Mr Perera is a Non-constituency Member of Parliament (NCMP) of the Workers’ Party (WP).
“I have met many Singaporeans (old and new) who fear that their ballots can be traced and hence cast their votes out of fear,” the NCMP said. “As I shared in Parliament today, one new citizen I met told me that he would like to vote for the Workers’ Party but feared that he would lose his citizenship if he did.”
Mr Perera explained that “there are around 20,000 new citizens joining the electorate every year.”
“That’s the rough equivalent of one new Single Member Constituency each year and one new GRC every term of Parliament,” he said. “If many of them cast their votes out of fear, this will corrode our democratic society bit by bit. In time, our children and grand-children will grow up in what is effectively a non-democracy, where they cannot remove a failed government at the ballot box and would have to emigrate instead.”
The NCMP had expressed his concerns in Parliament, which included what he described as “one-sidedness” in the political education that new citizens receive.
For example, he cited how in the Singapore Citizenship Journey’s (SCJ) community-sharing sessions, new citizens and prospective citizens interact with grassroots leaders and organisations under the People’s Association (PA) umbrella.
The chairman of the PA is the Prime Minister, who is also the secretary-general of the People’s Action Party (PAP).
The new citizens also get to meet PAP politicians but not those from other parties.
Me Perera asked if the Government would include ballot secrecy as a topic in the handbook – called “Home For New Citizens” – which is issued to new citizens.
In January 2016’s sitting of Parliament, Mr Perera had raised similar questions about ballot secrecy, asking if the Ministry of Education (MOE) would include this in its curriculum for students.
Both times, in Jan 2016 and March 2017, Mr Perera’s suggestions were dismissed.
Last year, Education Minister, Ng Chee Meng, cited “limited curriculum time” as the reason why the MOE is unable to take up the NCMP’s suggestion.
Instead, the minister said, “through our curriculum and through the students’ own exploratory learning together with their parents, in good time, when they reach 21 years old and beyond, they will be equipped with the necessary skills to evaluate for themselves whether voting is secret.”
In her reply to Mr Perera’s query in March, the Senior Minister of State (SMS) for Finance and Transport, Josephine Teo, said that “electoral fraud has never been an issue in all the elections that she has taken part in as a voter.”

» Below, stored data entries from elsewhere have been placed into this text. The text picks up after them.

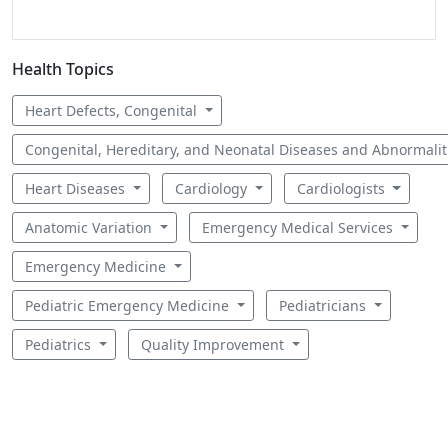
Health Topics
Heart Defects, Congenital
Congenital, Hereditary, and Neonatal Diseases and Abnormali
Heart Diseases
Cardiology
Cardiologists
Anatomic Variation
Emergency Medical Services
Emergency Medicine
Pediatric Emergency Medicine
Pediatricians
Pediatrics
Quality Improvement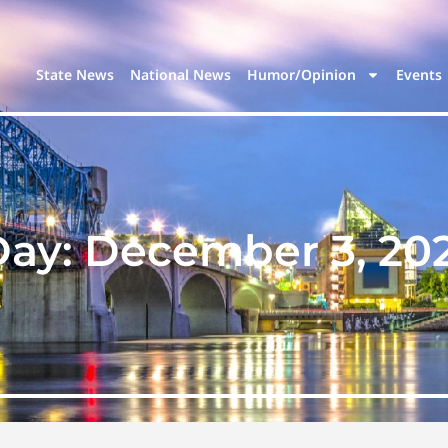
State News
National News
Humor/Opinion
Events
Day:
December 3, 20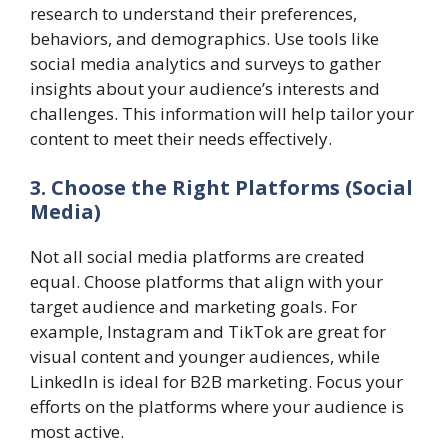
research to understand their preferences,
behaviors, and demographics. Use tools like
social media analytics and surveys to gather
insights about your audience’s interests and
challenges. This information will help tailor your
content to meet their needs effectively.
3. Choose the Right Platforms (Social
Media)
Not all social media platforms are created
equal. Choose platforms that align with your
target audience and marketing goals. For
example, Instagram and TikTok are great for
visual content and younger audiences, while
LinkedIn is ideal for B2B marketing. Focus your
efforts on the platforms where your audience is
most active.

She said, according to Yahoo Singapore News, that “the vast majority of all adult new citizens have lived in Singapore at least five years before naturalisation, which means they would have witnessed at least one electoral cycle usually.”

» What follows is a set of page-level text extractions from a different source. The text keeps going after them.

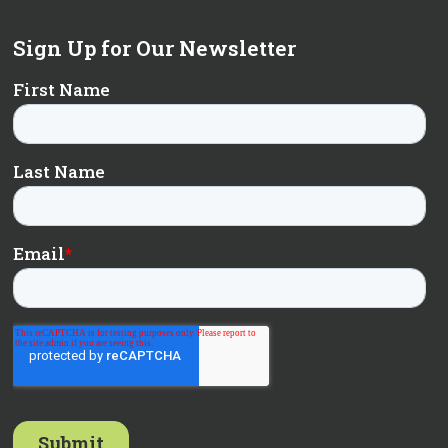
Sign Up for Our Newsletter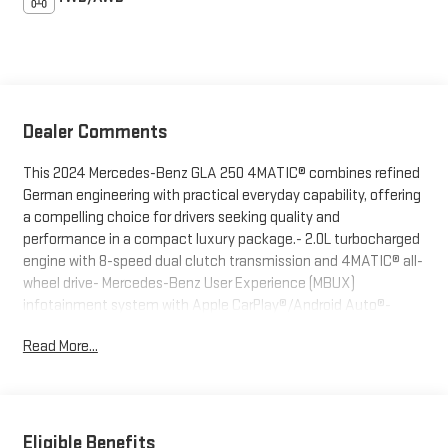
Dealer Comments
This 2024 Mercedes-Benz GLA 250 4MATIC® combines refined
German engineering with practical everyday capability, offering
a compelling choice for drivers seeking quality and
performance in a compact luxury package.- 2.0L turbocharged
engine with 8-speed dual clutch transmission and 4MATIC® all-
wheel drive- Mercedes-Benz User Experience (MBUX)
infotainment system with Apple CarPlay®/Android Auto®-
Front dual zone automatic climate control- Premium audio
Read More...
system with SiriusXM and 6 speakers- Power front comfort
seats with memory function and heated door mirrors- Fully
automatic LED headlights with fog lights and auto high-beam
capability- Four-wheel independent suspension with electronic
stability control- Rear view camera with parking assistance-
Eligible Benefits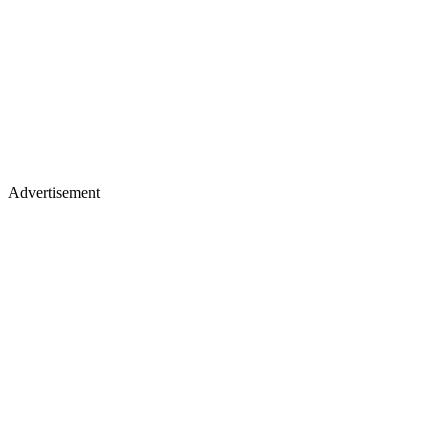
Advertisement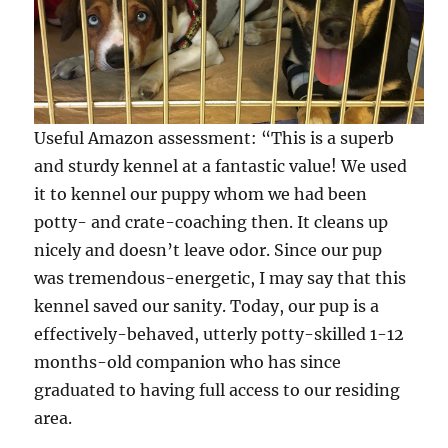
Useful Amazon assessment: “This is a superb
and sturdy kennel at a fantastic value! We used
it to kennel our puppy whom we had been
potty- and crate-coaching then. It cleans up
nicely and doesn’t leave odor. Since our pup
was tremendous-energetic, I may say that this
kennel saved our sanity. Today, our pup is a
effectively-behaved, utterly potty-skilled 1-12
months-old companion who has since
graduated to having full access to our residing
area.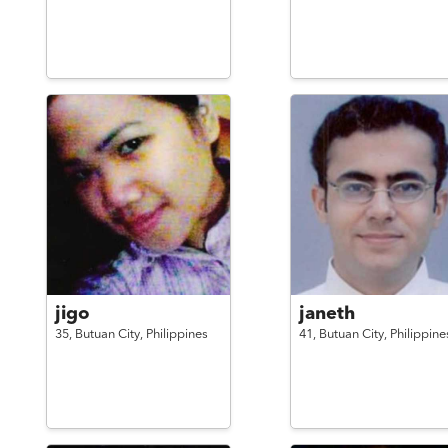
jigo
janeth
35,
Butuan City,
Philippines
41,
Butuan City,
Philippine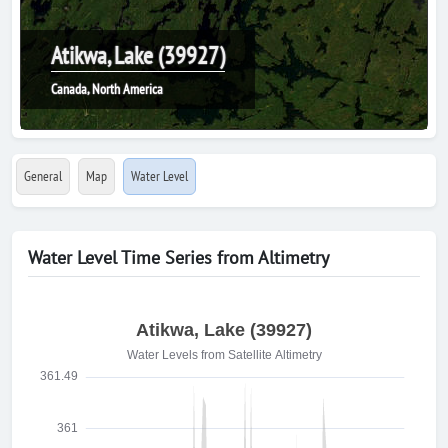
Atikwa, Lake (39927)
Canada, North America
General
Map
Water Level
Water Level Time Series from Altimetry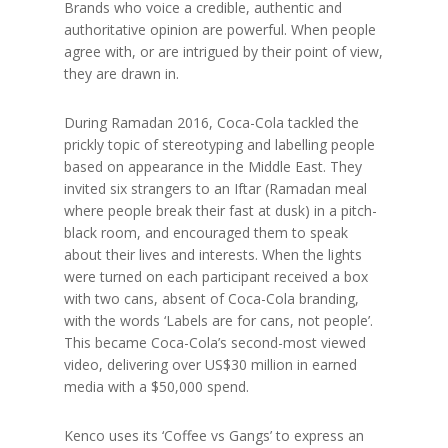
Brands who voice a credible, authentic and
authoritative opinion are powerful. When people
agree with, or are intrigued by their point of view,
they are drawn in.
During Ramadan 2016, Coca-Cola tackled the
prickly topic of stereotyping and labelling people
based on appearance in the Middle East. They
invited six strangers to an Iftar (Ramadan meal
where people break their fast at dusk) in a pitch-
black room, and encouraged them to speak
about their lives and interests. When the lights
were turned on each participant received a box
with two cans, absent of Coca-Cola branding,
with the words ‘Labels are for cans, not people’.
This became Coca-Cola’s second-most viewed
video, delivering over US$30 million in earned
media with a $50,000 spend.
Kenco uses its ‘Coffee vs Gangs’ to express an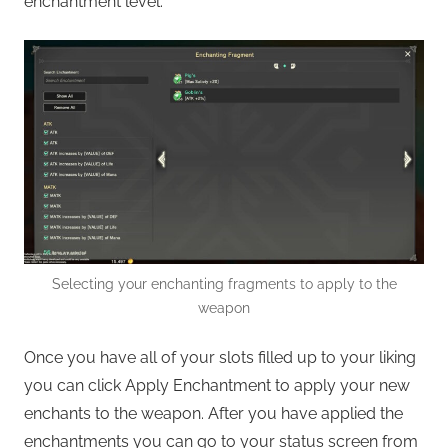
enchantment level.
Selecting your enchanting fragments to apply to the
weapon
Once you have all of your slots filled up to your liking
you can click Apply Enchantment to apply your new
enchants to the weapon. After you have applied the
enchantments you can go to your status screen from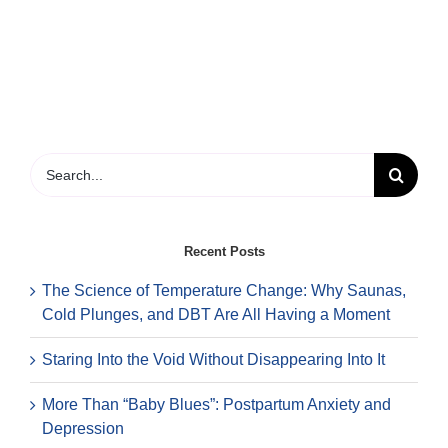
happens
in
the
first
session?
Search
for:
Recent Posts
The Science of Temperature Change: Why Saunas,
Cold Plunges, and DBT Are All Having a Moment
Staring Into the Void Without Disappearing Into It
More Than “Baby Blues”: Postpartum Anxiety and
Depression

“I do not know of many other fellow citizens who would doubt that,” she added. “So I urge the member not to be overly worried about this.”

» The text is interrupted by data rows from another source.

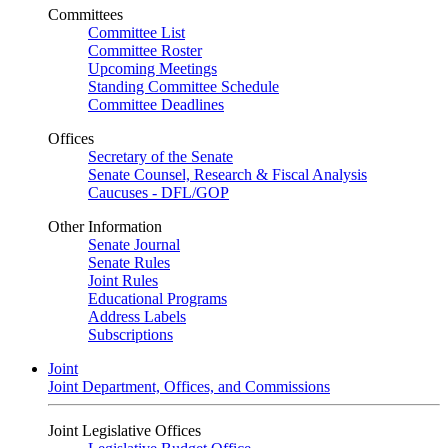
Committees
Committee List
Committee Roster
Upcoming Meetings
Standing Committee Schedule
Committee Deadlines
Offices
Secretary of the Senate
Senate Counsel, Research & Fiscal Analysis
Caucuses - DFL/GOP
Other Information
Senate Journal
Senate Rules
Joint Rules
Educational Programs
Address Labels
Subscriptions
Joint
Joint Department, Offices, and Commissions
Joint Legislative Offices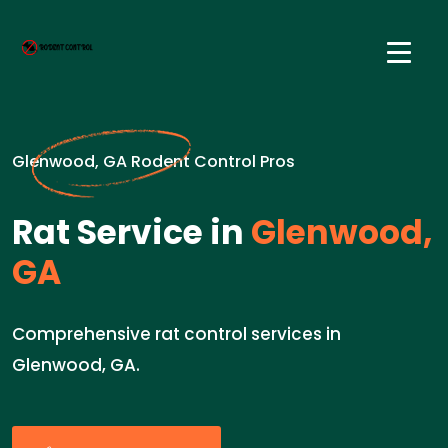
Glenwood, GA Rodent Control Pros
Rat Service in
Glenwood,
GA
Comprehensive rat control services in
Glenwood, GA.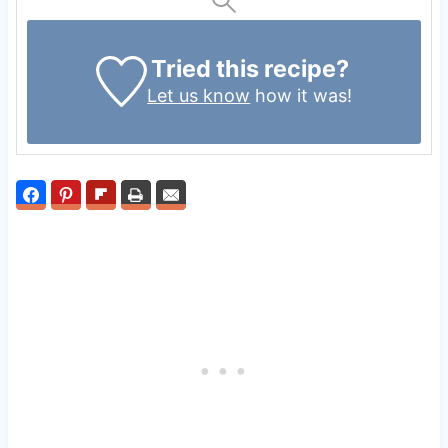
Tried this recipe?
Let us know
how it was!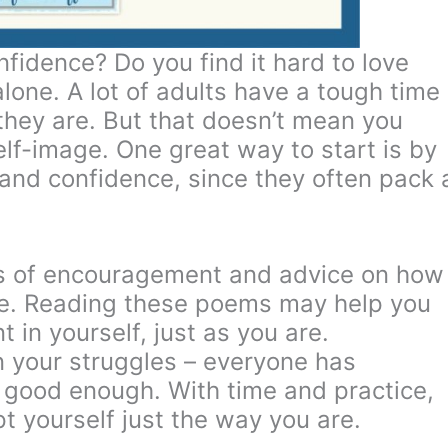
nfidence? Do you find it hard to love
 alone. A lot of adults have a tough time
hey are. But that doesn’t mean you
elf-image. One great way to start is by
and confidence, since they often pack 
 of encouragement and advice on how
age. Reading these poems may help you
 in yourself, just as you are.
 your struggles – everyone has
 good enough. With time and practice,
t yourself just the way you are.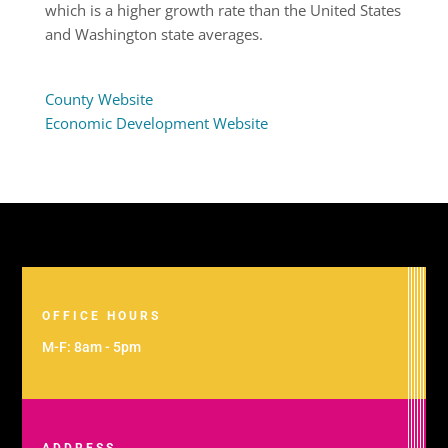
which is a higher growth rate than the United States
and Washington state averages.
County Website
Economic Development Website
OFFICE HOURS
M-F: 8am - 5pm
ADDRESS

Mrs Teo’s reply is a little puzzling because she seemed to be supportive of political education in schools when Law Minister, K Shanmugam, suggested it in 2009.
In an editorial in the People’s Action Party (PAP) magazine, Petir, in December that year, Mr Shanmugam suggested that political education be taught in schools.
Mr Shanmugam was, according to news reports, concerned if the PAP would outlive the 70 years record of a ruling party, and whether younger Singaporeans knew what was at stake for Singapore when they cast their votes.
“[Law] Minister K. Shanmugam feels younger voters can erode its dominant position should the party fail to convince them that Singapore, more than most countries, needs a strong leadership and a political system that allows for effective and speedy decisions to be made,” the Straits Times reported then.
“The way for the PAP to outlive this record, he feels, is to provide greater political education for Singaporeans, in particular, students,” the newspaper said.
In a follow-up article in January 2010, the Straits Times apparently asked Mrs Teo for her views on the issue.
She saw “political education as a means to make up for some of the real-world political experiences younger Singaporeans are not getting,” according to the newspaper.
So, why the apparent change of heart when it comes to teaching new citizens about ballot secrecy? These new citizens too, obviously, would benefit from knowing how the voting process works.
Isn’t ballot secrecy an integral part of politics in any democratic country?
As for Mr Ng’s claims that there is insufficient curriculum time for students to learn about ballot secrecy, that’s a rather flimsy excuse, given that the Law Minister obviously found that schools had enough time – he had even suggested perhaps having an entire new syllabus on political education for schools back in 2009!
Mr Shanmugam had, however, made it clear that “the education should not trumpet the virtues of any particular system”. Indeed, this is how it should be.
Teaching students and new citizens about ballot secrecy and the voting process must transcend party politics.
As Mr Perera said, “Educating all Singaporeans (old and new) about ballot secrecy is critical.”
This is because there has always been this “urban legend”, especially during election time, that the vote is not actually secret and how one voted can be traced.
If such rumours are allowed to be continuously propagated each time an election comes around, then it will corrode trust in the system, and may even lead to perverted outcomes, or freak results.
For a government which has been railing against falsehoods being passed around, it is indeed strange that it is not acting more comprehensively to extinguish such unfounded fears about the secrecy of the ballot.
Surely, “limited curriculum time” is a poor excuse for something so important. And does it take much effort to insert a line or even a paragraph into the handbook for new citizens to emphasise that the ballot is secret?